Organizzazioni internazionali
- ONU: Il Segretario Generale António Guterres ha denunciato “violazioni massicce del diritto umanitario”.
- Corte Internazionale di Giustizia: Caso aperto per genocidio, promosso dal Sudafrica con altri paesi del Sud globale.
- ONG (Amnesty International, Human Rights Watch, Oxfam): Hanno documentato crimini di guerra sistematici, puntando il dito su punizione collettiva, blocco umanitario e attacchi a civili.
America Latina
- Colombia: Ha definito l’operazione militare israeliana come genocidio. Ha rotto le relazioni diplomatiche.
- Bolivia: Ha interrotto ogni rapporto diplomatico.
- Belize e Honduras: Hanno richiamato ambasciatori o sospeso relazioni.
- Cile e Brasile: Hanno condannato pubblicamente Israele per uso eccessivo della forza. Lula ha detto: “Non è guerra, è genocidio”.
Africa
- Sudafrica: Ha ritirato i diplomatici. Ha definito le azioni israeliane “punizione collettiva”. Ha citato Israele alla Corte Internazionale di Giustizia con altri paesi del Sud globale.

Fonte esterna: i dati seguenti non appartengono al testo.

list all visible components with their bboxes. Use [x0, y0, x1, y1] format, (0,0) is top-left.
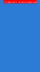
staticText: Choose and Share Resources — [4, 0, 36, 3]
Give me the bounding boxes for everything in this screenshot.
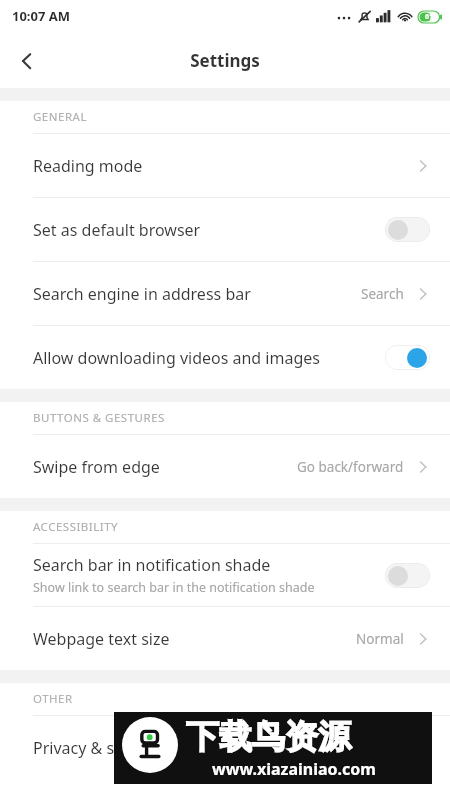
staticText: 61: [425, 12, 434, 22]
button[interactable]: Toggle on: [385, 345, 430, 370]
staticText: GENERAL: [33, 109, 87, 125]
staticText: 10:07 AM: [12, 7, 71, 25]
button[interactable]: Allow downloading videos and images: [0, 326, 450, 389]
staticText: Search bar in notification shade: [33, 554, 271, 576]
staticText: Search engine in address bar: [33, 283, 251, 305]
button[interactable]: Toggle off: [385, 217, 430, 242]
button[interactable]: Swipe from edge: [0, 435, 450, 498]
staticText: Settings: [0, 49, 450, 72]
staticText: 下载鸟资源: [186, 716, 351, 758]
staticText: Swipe from edge: [33, 456, 160, 478]
staticText: Allow downloading videos and images: [33, 347, 320, 369]
staticText: Reading mode: [33, 155, 143, 177]
button[interactable]: Search engine in address bar: [0, 262, 450, 325]
staticText: ACCESSIBILITY: [33, 519, 119, 535]
button[interactable]: Search bar in notification shade: [0, 544, 450, 606]
staticText: Go back/forward: [297, 458, 404, 476]
button[interactable]: Webpage text size: [0, 607, 450, 670]
button[interactable]: Toggle off: [385, 563, 430, 588]
staticText: OTHER: [33, 691, 73, 707]
button[interactable]: Set as default browser: [0, 198, 450, 261]
staticText: Search: [361, 285, 404, 303]
staticText: Set as default browser: [33, 219, 201, 241]
staticText: Webpage text size: [33, 628, 170, 650]
staticText: Normal: [356, 630, 404, 648]
button[interactable]: Back: [0, 34, 54, 88]
staticText: Privacy & security: [33, 737, 166, 759]
staticText: Show link to search bar in the notificat…: [33, 579, 315, 596]
staticText: www.xiazainiao.com: [212, 758, 376, 780]
button[interactable]: Privacy & security: [0, 716, 450, 779]
button[interactable]: Reading mode: [0, 134, 450, 197]
staticText: BUTTONS & GESTURES: [33, 410, 165, 426]
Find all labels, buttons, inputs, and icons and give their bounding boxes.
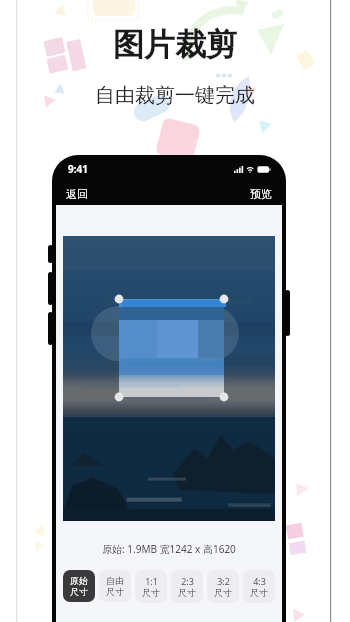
staticText: 3:2 xyxy=(217,575,230,587)
staticText: 尺寸 xyxy=(214,587,232,598)
staticText: 2:3 xyxy=(181,575,194,587)
staticText: 4:3 xyxy=(253,575,266,587)
staticText: 尺寸 xyxy=(106,586,124,597)
button[interactable]: 1:1 xyxy=(135,570,167,603)
staticText: 原始: 1.9MB 宽1242 x 高1620 xyxy=(102,542,236,556)
button[interactable]: 自由 xyxy=(99,570,131,602)
staticText: 尺寸 xyxy=(70,586,88,597)
staticText: 尺寸 xyxy=(178,587,196,598)
staticText: 自由裁剪一键完成 xyxy=(95,83,255,108)
staticText: 自由 xyxy=(106,575,124,586)
staticText: 尺寸 xyxy=(142,587,160,598)
staticText: 图片裁剪 xyxy=(113,25,237,64)
button[interactable]: 原始 xyxy=(63,570,95,602)
button[interactable]: 返回 xyxy=(66,187,88,201)
staticText: 尺寸 xyxy=(250,587,268,598)
staticText: 9:41 xyxy=(68,162,88,176)
button[interactable]: 3:2 xyxy=(207,570,239,603)
button[interactable]: 预览 xyxy=(250,187,272,201)
staticText: 原始 xyxy=(70,575,88,586)
button[interactable]: 2:3 xyxy=(171,570,203,603)
staticText: 1:1 xyxy=(145,575,158,587)
button[interactable]: 4:3 xyxy=(243,570,275,603)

- Algeria e Tunisia: Condanna ferma, ma senza rottura diplomatica.
Asia e Medio Oriente
- Cina: Ha accusato Israele di oltrepassare i limiti dell’autodifesa. Ha tentato mediazioni ONU, bloccate dagli USA.
- Turchia: Ha richiamato l’ambasciatore, accusando Israele di crimini contro l’umanità.
- Giordania: Ha espulso l’ambasciatore israeliano.
- Iran: Condanna totale, sostegno diretto ad Hamas. Ma attenzione: posizione strumentale in chiave anti-occidentale.
- Maldive: Hanno vietato l’ingresso ai cittadini israeliani.
- Qatar: Sostegno diplomatico ad Hamas, ma ruolo ambivalente (anche facilitatore di negoziati).
Il discorso di Ma Xinmin (Cina) alla Corte Internazionale di Giustizia è stato straordinario.
Chi avrebbe mai immaginato di dover indicare la Cina come esempio di civiltà giuridica?
E ora veniamo all’Europa, che ama definirsi “culla della civiltà”.
Europa
- Irlanda e Spagna: Le voci più critiche in Europa. Hanno messo in dubbio la legittimità dell’autodifesa israeliana.
- Paesi Bassi, Belgio, Norvegia: Hanno espresso dubbi giuridici crescenti, senza però misure concrete.
- Italia, Francia, Germania, UK: Sostegno costante a Israele, pur con tiepidissimi appelli “umanitari”.
Se l’Occidente vuole ancora dirsi faro di civiltà, allora Gaza sarà la prova più seria della sua coscienza morale.